I'm using pyomo to model a system consisting of subsystems which themselves consist of subsystems. Therefore, I use nested Blocks. Every block is described in a separate file. I want to be able to switch which models I use as subsystems.
I'm wondering whether it's possible to give the outermost model the inner models as arguments. While this is straight forward for one level of hierarchy (a block in the outermost model), I can't seem to find a way to make two levels of hierarchy work (pass the innermost model to the 1st level).
This would be very handy as I could change which inner models I load without changing the *import model from file* in the model file's headers all the time.

Here is an example code that shows my approach.
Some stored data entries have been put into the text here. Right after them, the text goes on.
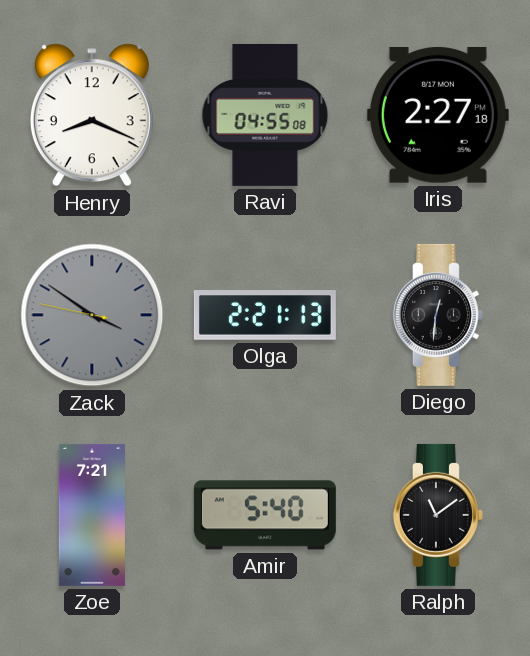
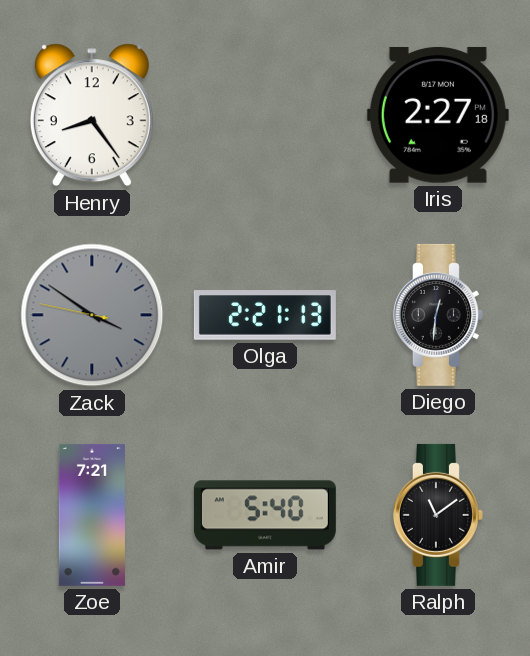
Henry: 8:19 -> 8:24
Ravi: 04:55 -> none
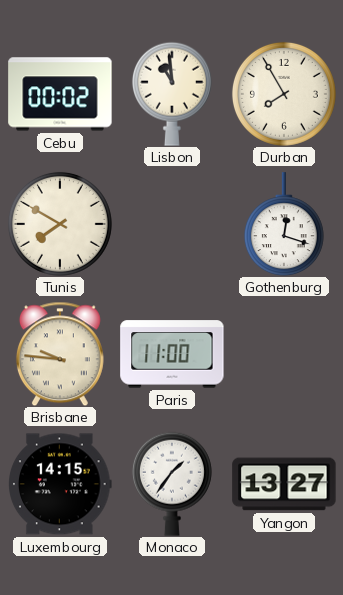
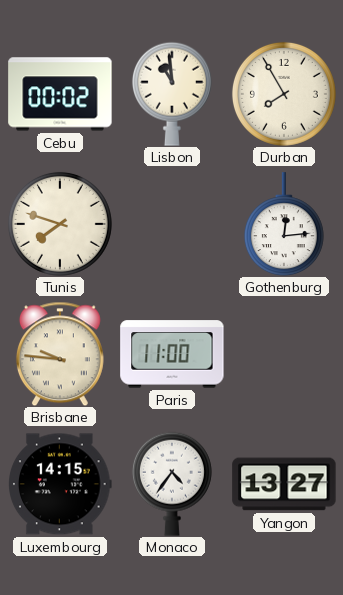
Tunis: 7:50 -> 7:48
Gothenburg: 12:18 -> 12:14
Monaco: 1:36 -> 4:36
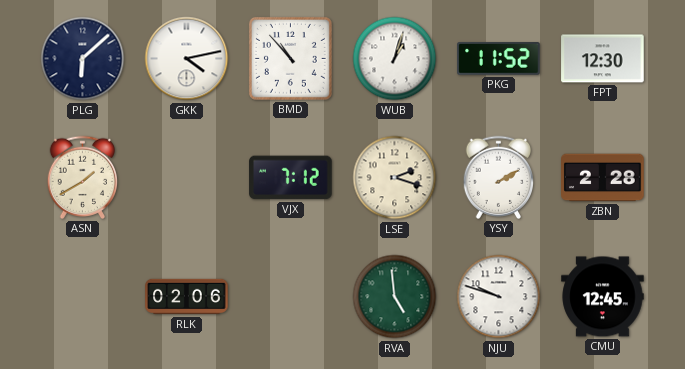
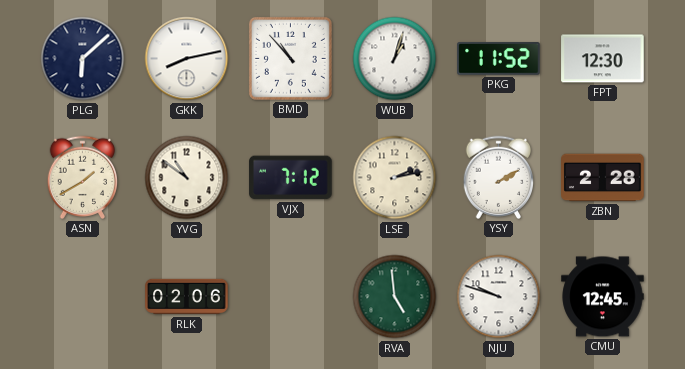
GKK: 4:13 -> 8:13
YVG: none -> 10:51
LSE: 2:18 -> 2:13
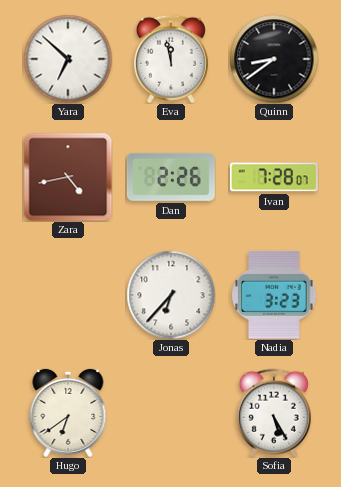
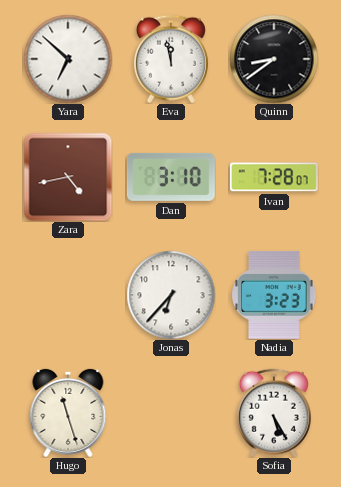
Dan: 2:26 -> 3:10
Hugo: 6:39 -> 11:27
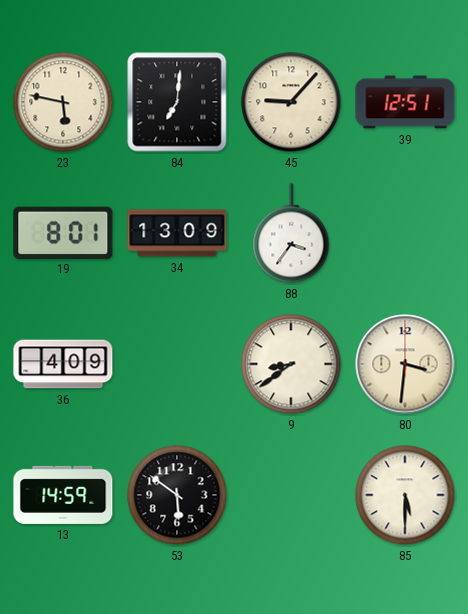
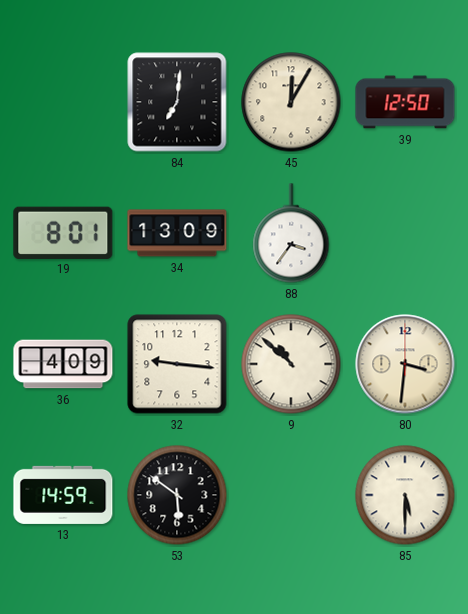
23: 5:47 -> none
45: 9:07 -> 12:05
39: 12:51 -> 12:50
32: none -> 9:16
9: 8:39 -> 10:52
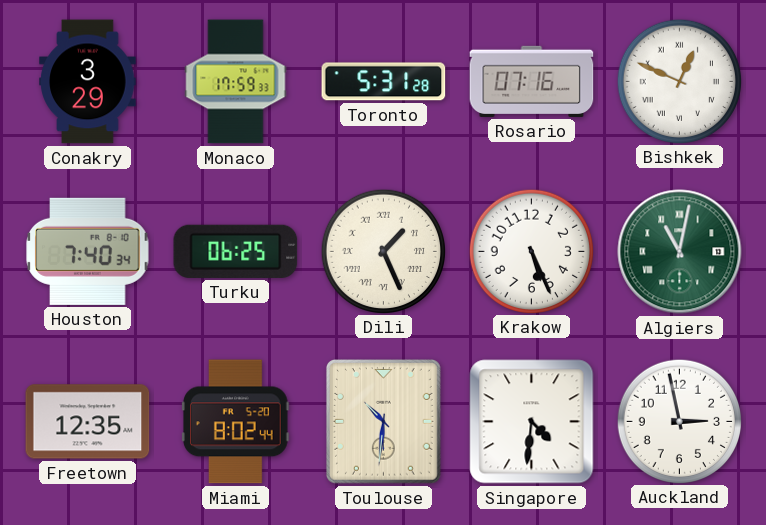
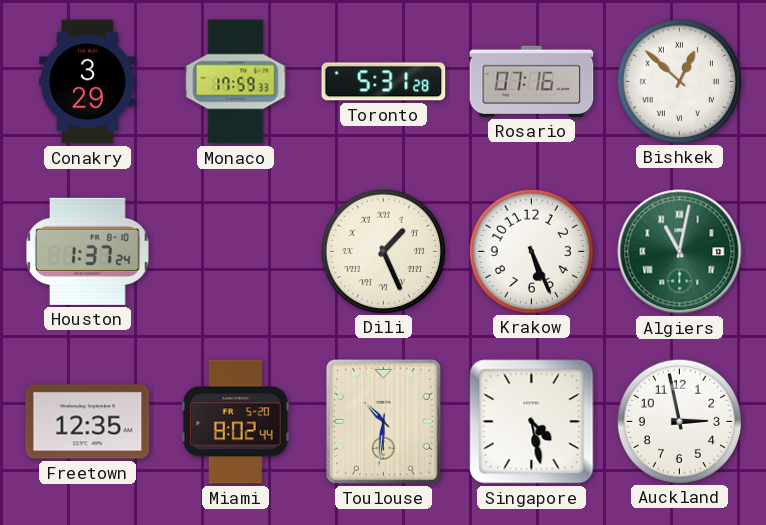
Bishkek: 12:49 -> 12:52
Houston: 7:40 -> 1:37
Turku: 06:25 -> none
Singapore: 4:31 -> 4:28
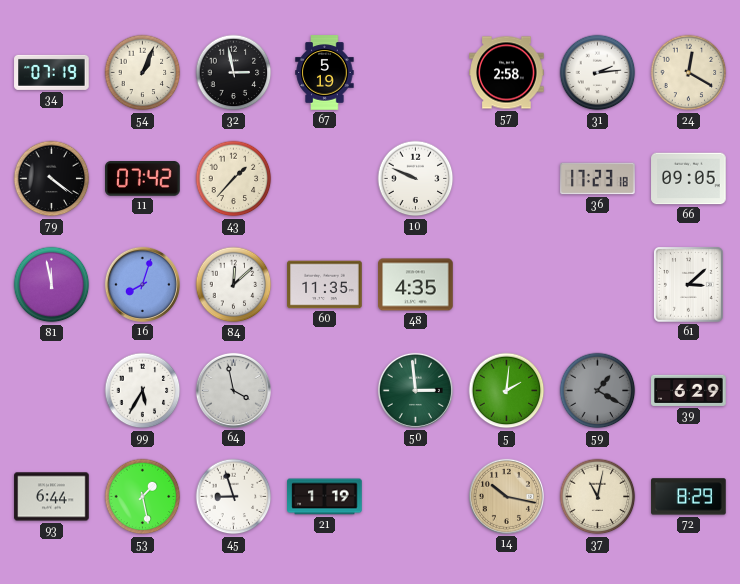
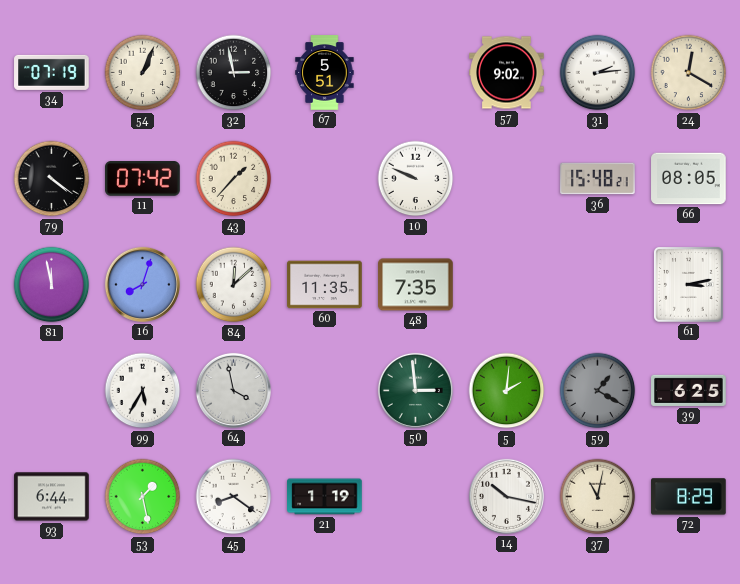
67: 5:19 -> 5:51
57: 2:58 -> 9:02
36: 17:23 -> 15:48
66: 09:05 -> 08:05
48: 4:35 -> 7:35
61: 3:08 -> 3:13
39: 6:29 -> 6:25
45: 8:57 -> 8:21
14 dial: champagne -> white
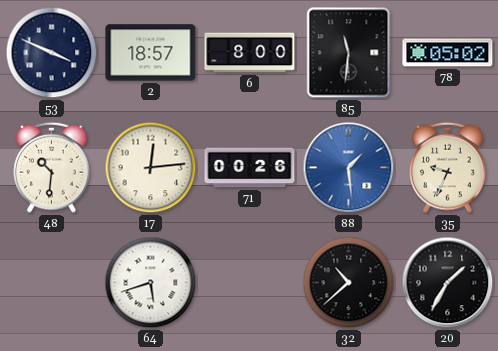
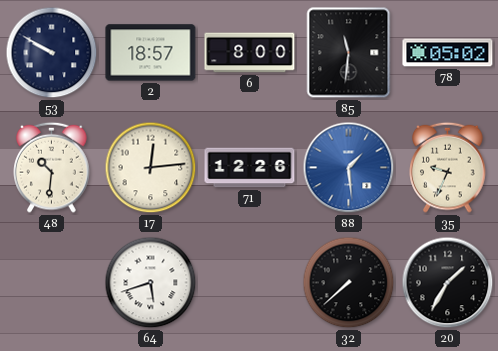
53: 3:49 -> 9:50
71: 00:26 -> 12:26
32: 10:38 -> 7:38
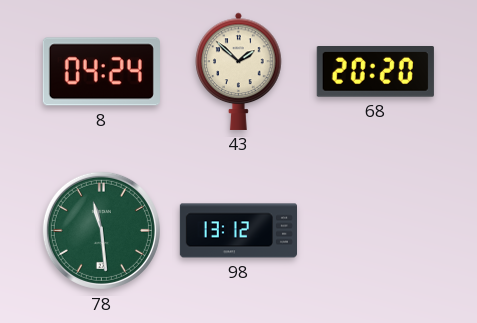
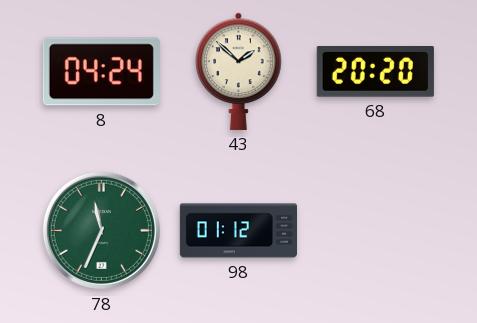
78: 11:29 -> 11:34
98: 13:12 -> 01:12
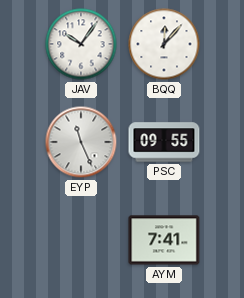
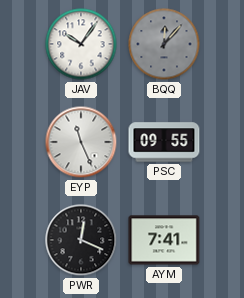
BQQ dial: white -> grey
PWR: none -> 12:19
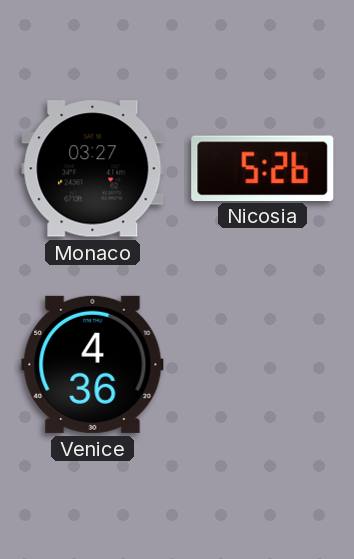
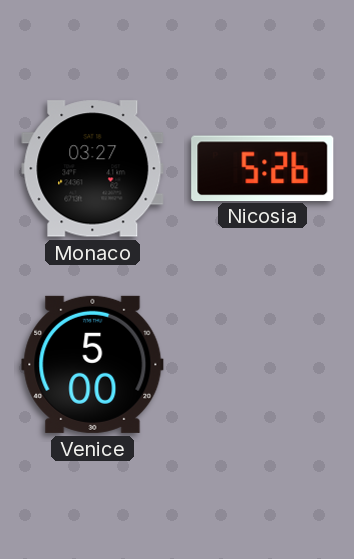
Venice: 4:36 -> 5:00
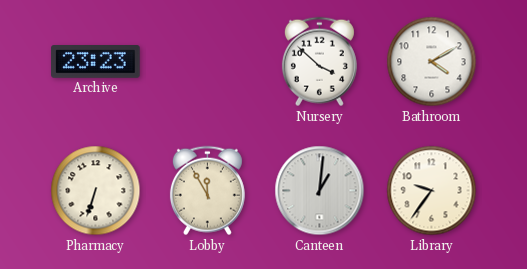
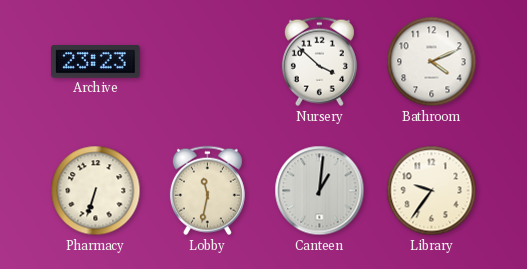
Bathroom: 4:10 -> 4:11
Lobby: 11:55 -> 11:32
For what I want to do I would need to be able to pass non-model related arguments to the pyo.Block function, which doesn't seem to work.


    ## model file
    import pyomo.environ as pyo
    
    def func_model(subblock,subsubblock):
        model = pyo.AbstractModel()
        model.idx = pyo.RangeSet()
        model.subblock = pyo.Block(model.idx, **subsubblock**, rule = subblock)
        return model
    
    ### script
    
    def subblock(submodel,idx, **subsubblock**):
        submodel.jdx = pyo.RangeSet()
        submodel.subsubblock = pyo.Block(submodel.jdx, rule = subsubblock)
        return submodel
    
    def subsubblock(subsubmodel):
        subsubmodel.kdx = pyo.RangeSet()
        return subsubmodel

Now I pass the data from a dict

    data = {
        None: {
            "idx" : {None: [1,2]},
            "subblock": {
                "jdx": {None: [1]},
                "subsubblock": {
                    "kdx": {None: [1,2,3]}
                }
            }
        }
    }

and create the instance

    model = func_model(subblock, subsubblock)
    
    instance = model.create_instance(data)


Now checking the model.pprint() results in

    2 Set Declarations
        subblock_index : Size=1, Index=None, Ordered=True
            Key  : Dimen : Domain               : Size : Members
            None :     2 : idx*subblock_index_1 :    0 :      {}
        subblock_index_1 : Size=1, Index=None, Ordered=Insertion
            Key  : Dimen : Domain : Size : Members
            None :     1 :    Any :    1 : {None,}
    
    2 RangeSet Declarations
        idx : Dimen=1, Size=0, Bounds=(None, None)
            Key  : Finite : Members
            None :   True :      []
        kdx : Dimen=1, Size=0, Bounds=(None, None)
            Key  : Finite : Members
            None :   True :      []
    
    1 Block Declarations
        subblock : Size=0, Index=subblock_index, Active=True
    
    5 Declarations: idx subblock_index_1 subblock_index subblock kdx

So the nesting didn't work.

**Edit:**

As pointed out by jsiirola, nesting in combination with abstract models can get very cumbersome. 
So I tried to model it using concrete models and nest the blocks "by hand".

    import pyomo.environ as pyo
    
    def func_model():
        model = pyo.AbstractModel()
        model.idx_lb = pyo.Param()
        model.idx_ub = pyo.Param()
        model.idx = pyo.RangeSet(model.idx_lb, model.idx_ub)
        #model.subblock = pyo.Block(model.idx, rule = subblock)
        return model
    
    def subblock():
        submodel = pyo.AbstractModel()
        submodel.jdx_ub = pyo.Param()
        submodel.jdx = pyo.RangeSet(submodel.jdx_ub)
        #submodel.subsubblock = pyo.Block(submodel.jdx, rule = subsubblock)
        return submodel
    
    def subsubblock():
        subsubmodel = pyo.AbstractModel()
        subsubmodel.kdx_ub = pyo.Param()
        subsubmodel.kdx = pyo.RangeSet(subsubmodel.kdx_ub)
        return subsubmodel

Then, creating the subsubmodel

    ssb_data = {None: {"kdx_ub" : {None: 3}}}
    ss_model = subsubblock()
    ss_instance = ss_model.create_instance(ssb_data)

and adding this into the submodel

    import copy
    sb_data = {None: {"jdx_ub": {None: 2}}}
    s_model = subblock()
    s_instance = s_model.create_instance(sb_data)
    
    def copy_func(m,j):
        return copy.deepcopy(ss_instance)
    
    s_instance.subsubblock = pyo.Block(s_instance.jdx, rule = copy_func)

I would also do the same for nesting the subblock into the model.

I think this is much better than the cumbersome abstract model instantiation I would normally do. However, in my real example I have a nested model that is interconnected. E.g., my (outermost) model puts constraints on the subblock's parameters. Is there any way to handle this with the upper approach?